WHAT YOU WILL DO: Every entry below should be copied exactly, minus the pictures.

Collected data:
==================================================

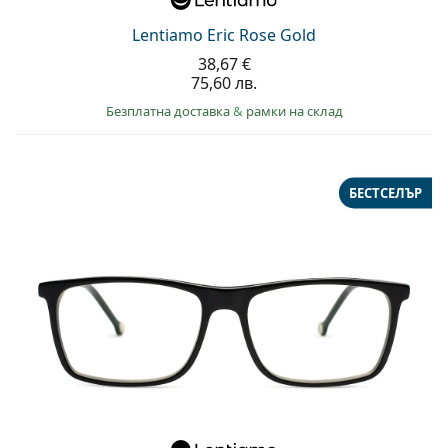
Lentiamo Eric Rose Gold
38,67 €
75,60 лв.
Безплатна доставка
&
рамки на склад
БЕСТСЕЛЪР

==================================================

TASK RESULT:
Lentiamo Eric Rose Gold
38,67 €
75,60 лв.
Безплатна доставка
&
рамки на склад
БЕСТСЕЛЪР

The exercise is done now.